Filed under: Sermons — Jess at 9:06 am on Wednesday, July 18, 2007

Today is the birthday of Bobby Henderson, founder of the Church of the Flying Spaghetti Monster. The what, you may ask?

In response to the Kansas State Board of Education’s decision in 2005 to require the teaching of “Intelligent Design” in the state’s schools as an equal alternative to the science of evolution, Mr. Henderson wrote a very entertaining, and apropos, letter, insisting that the schools must also teach his version of the creation story, glorifying the Spaghedeity, since it seemed to him to be just as probable as the theory of “Intelligent Design.”

The Wikipedia writeup of the ensuing phenomenon is quite hilarious.

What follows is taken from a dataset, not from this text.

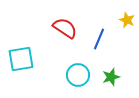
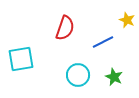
red semicircle: rotated 75 degrees clockwise
blue line: moved 4 px right, 3 px down; rotated 40 degrees clockwise
green star: moved 3 px right; rotated 30 degrees counterclockwise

To bring this back to the subject at hand, Unitarian Universalism, today we explore the relationship between science and religion. Rev. Preston Moore, co-minister of the Williamsburg Unitarian Universalist Church in Williamsburg, Virginia, gave this sermon this past Earth Day (PDF), in which he posits science in our Unitarian Universalist churches as a spiritual value, and Unitarian Universalism as uniquely poised to mediate the balance between the “holy work” of scientists and theologians alike:

Working at the Water’s Edge: Toward a Reunion of Science and Religion

worship service led by Reverend Preston Moore, Williamsburg Unitarian Universalists, April 22, 2007

A little over a hundred Aprils ago, a twenty-six year old clerk working in the Swiss Patent Office dashed off a whimsical, newsy letter to a friend. “Conrad!” the letter writer began, “What are you up to, you frozen whale, you smoked, dried, canned piece of soul?” After asking about the condition of Conrad’s soul, the letter writer brought his friend up to date on his somewhat eccentric hobby: theoretical science. Squeezed in alongside being a husband, a father, and a government worker, it seems he had found time to write a few science papers.

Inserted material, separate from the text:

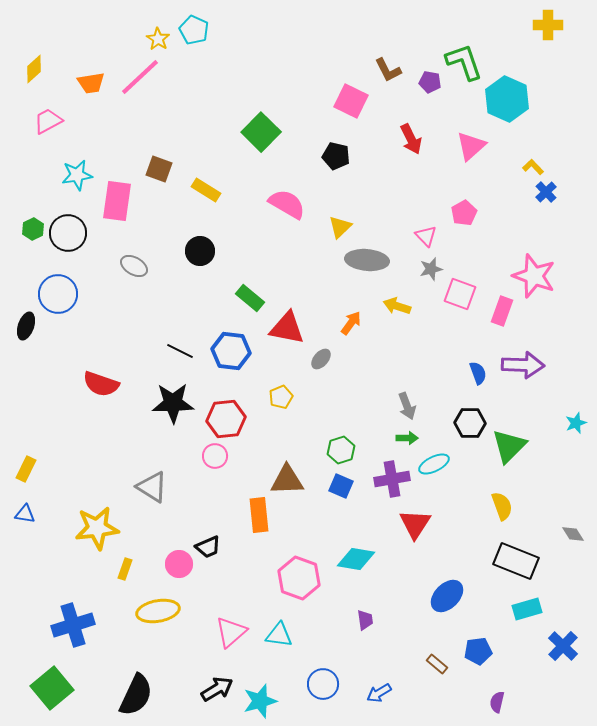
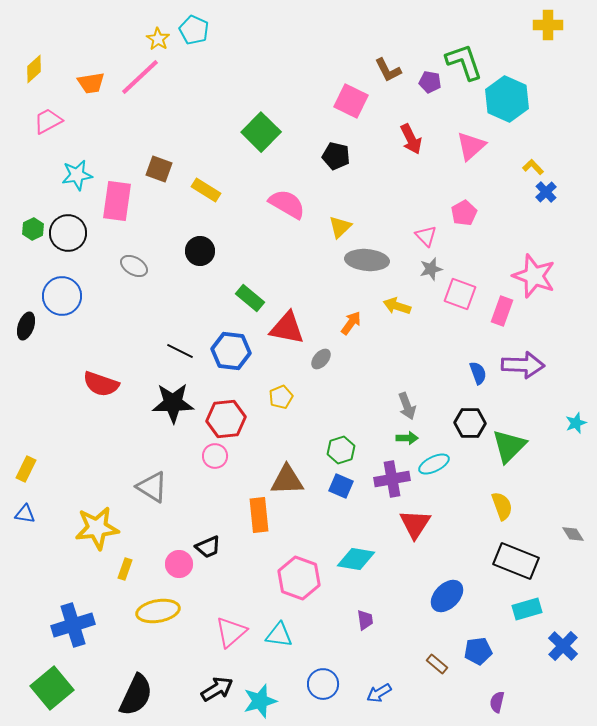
blue circle at (58, 294): moved 4 px right, 2 px down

This chatty correspondence is still around for us to peruse because the writer was a guy named Albert Einstein. In one of those spare time science papers from 1905, he worked out the special theory of relativity, the foundation for work that transformed physics forever. I bring Einstein to church with me this morning because religion and science are acting like antagonists these days; and yet Einstein, who became the living symbol of science, was passionate about their interdependence.

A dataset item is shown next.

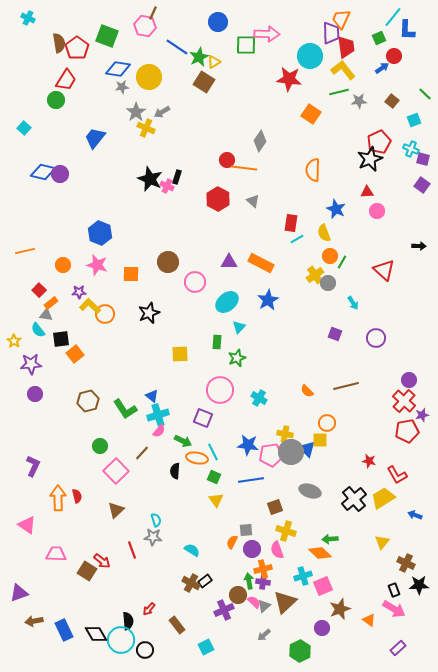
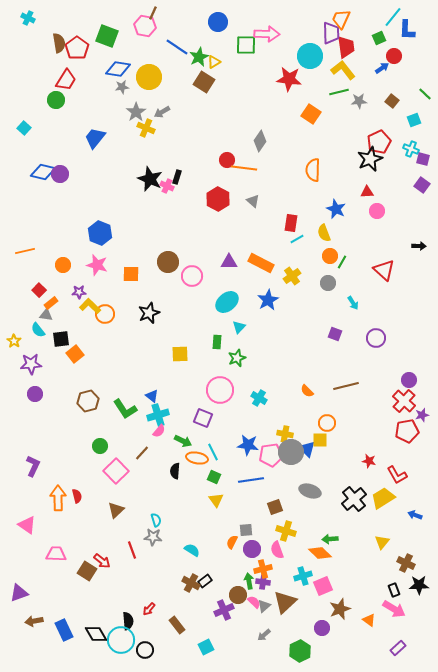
yellow cross at (315, 275): moved 23 px left, 1 px down
pink circle at (195, 282): moved 3 px left, 6 px up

He described the deep religious feelings of scientists this way — “a rapturous amazement at the harmony of natural law, which reveals an intelligence of such superiority that, compared with it, all the systematic thinking and acting of human beings is an utterly insignificant reflection . . . It is beyond question closely akin,” he said, “to that which has possessed the religious geniuses of all ages . . . [T]he cosmic religious experience,” he declared, “is the strongest and the noblest driving force behind scientific research.”